What lobbyists for "free trade" claim as their idealistic yearning for a world without barriers to the flow of capital and goods is sometimes little more than a stratagem for circumventing labor, social and environmental standards adopted through democratic processes. If these rules are too onerous -- and some may be -- they should be revoked or amended by democratic consent.

Our currently one-sided trade policies encourage countries to compete by offering their own citizens as a source of cheap labor. Paradoxically, however, such practices may end up hurting the very businesses that promote them. Global enterprise must relearn Henry Ford's lesson: poor workers can't buy cars.

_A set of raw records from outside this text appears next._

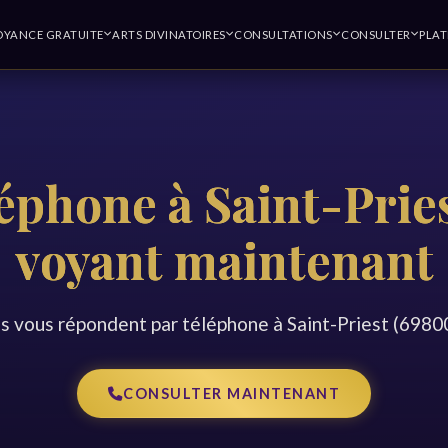
OYANCE GRATUITE
ARTS DIVINATOIRES
CONSULTATIONS
CONSULTER
PLA
éphone à Saint-Pries
voyant maintenant
 vous répondent par téléphone à Saint-Priest (698
CONSULTER MAINTENANT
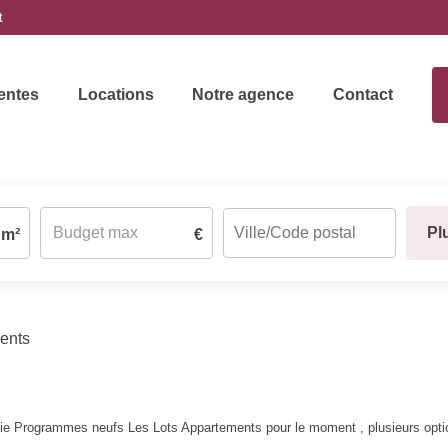
t
entes
Locations
Notre agence
Contact
Pl
m²
€
ents
ie Programmes neufs Les Lots Appartements pour le moment , plusieurs option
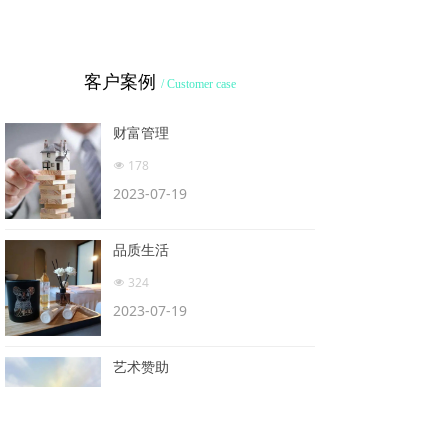
客户案例
/ Customer case
财富管理
178
넶
2023-07-19
品质生活
324
넶
2023-07-19
艺术赞助
180
넶
2023-07-19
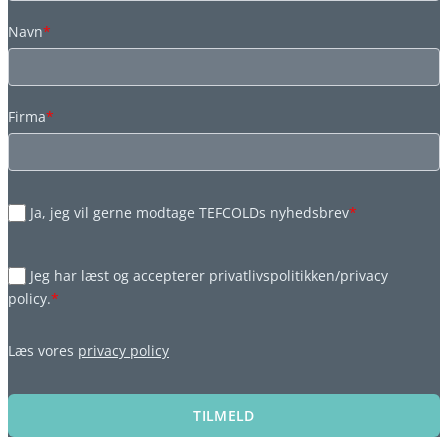
Navn
*
Firma
*
Ja, jeg vil gerne modtage TEFCOLDs nyhedsbrev
*
Jeg har læst og accepterer privatlivspolitikken/privacy
policy.
*
Læs vores
privacy policy
TILMELD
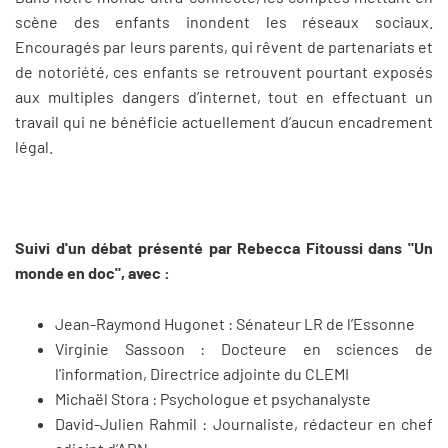
scène des enfants inondent les réseaux sociaux.
Encouragés par leurs parents, qui rêvent de partenariats et
de notoriété, ces enfants se retrouvent pourtant exposés
aux multiples dangers d’internet, tout en effectuant un
travail qui ne bénéficie actuellement d’aucun encadrement
légal.
Suivi d'un débat présenté par Rebecca Fitoussi dans "Un
monde en doc", avec :
Jean-Raymond Hugonet : Sénateur LR de l’Essonne
Virginie Sassoon : Docteure en sciences de
l'information, Directrice adjointe du CLEMI
Michaël Stora : Psychologue et psychanalyste
David-Julien Rahmil : Journaliste, rédacteur en chef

But, most importantly, a global economy based on exploitation of low wage labor threatens democracy itself. It is now well established that democracy's hopes of success rest in large measure on how much it can improve the well-being of its citizens. Yet living standards are falling in many places as countries scramble to restructure themselves for participation in the global economy. This is because the economic reform process is often driven by international bank and investor interests, and so little concern is shown for the "social dimension." There is very little participation in economic reform schemes by working people themselves. How many more coup attempts (like that in Venezuela) must occur, how many bizarre election outcomes (such as that of Lithuania) must we see, before policy makers awaken to the grave threats their characteristically elitist reform schemes pose to democracy itself?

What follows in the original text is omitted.